There could be a situation of a Cold War if NATO increased its military buildup in the Black Sea region, Russian ambassador to the 28-nation bloc said Thursday. The comments came after NATO Secretary General Jens Stoltenberg vowed to fortify its military presence in the region, where Moscow is accused of growing its assertion.
“All these decisions will be subject of thorough analysis. ... And, undoubtedly, we will take all necessary measures to properly safeguard Russia’s national interests in this region,” Alexander Grushko, the Russian envoy to NATO, said.
“The danger lies in the fact that [NATO] is expected to increase not only the spending but also significantly increase the purchase of arms,” Grushko reportedly said. “If these plans will be implemented, we may find ourselves in the situation of a Cold War, when the military planning, aimed at countering a ‘large enemy’ would generate respective policies.”
The envoy also noted that Russia is likely to lose interest in a dialogue with NATO "if it does not promote the restoration of bilateral cooperation."
NATO sent additional troops to the Baltic states and Poland last month and it is looking to boost its southeastern border around the Black Sea. The bloc also plans to improve intelligence gathering to counter Russia’s alleged growing assertion in the region. However, NATO chief Stoltenberg maintained that the move is not meant to provoke Russia.
"We will have an increased presence in the Black Sea but it will be measured, it will be defensive and it will in no way be provoking any conflict or escalating tensions," Stoltenberg reportedly said.

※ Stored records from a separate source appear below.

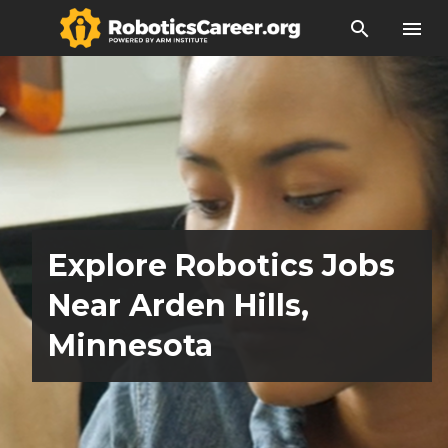
search
menu
Explore Robotics Jobs
Near Arden Hills,
Minnesota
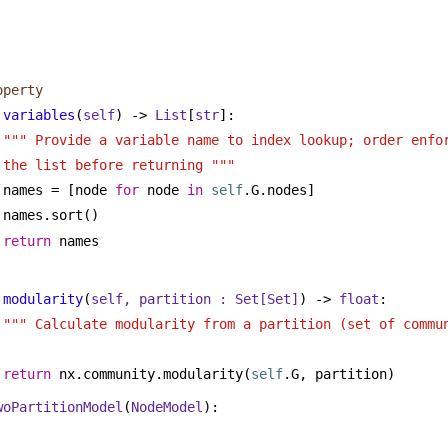
operty
variables
(
self
) -> 
List
[
str
]:
""" Provide a variable name to index lookup; order enfor
the list before returning """
names = [node 
for
 node 
in
self
.G.nodes]
names.sort()
return
 names
modularity
(
self, partition : 
Set
[
Set
]
) -> 
float
:
""" Calculate modularity from a partition (set of commu
return
 nx.community.modularity(
self
.G, partition)
woPartitionModel
(
NodeModel
):
 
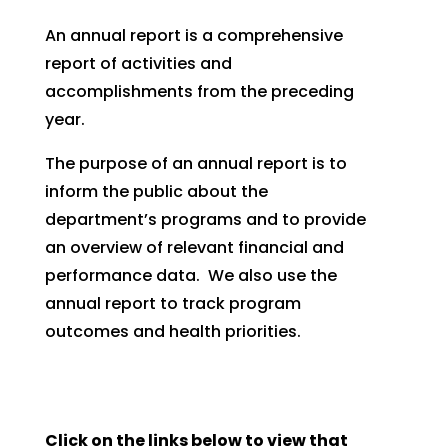
An annual report is a comprehensive
report of activities and
accomplishments from the preceding
year.
The purpose of an annual report is to
inform the public about the
department’s programs and to provide
an overview of relevant financial and
performance data. We also use the
annual report to track program
outcomes and health priorities.
Click on the links below to view that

Tensions between Russia and NATO have flared up since Moscow annexed Crimea in March 2014 and supported separatist rebels within Ukraine. NATO’s military buildup has concentrated on Poland and the Baltic states of Estonia, Latvia and Lithuania — all of which have expressed concerns over Russia's growing political and military assertion in the region. However, Moscow has denied the allegations and accused the U.S. of expanding its geopolitical power along Russia's borders.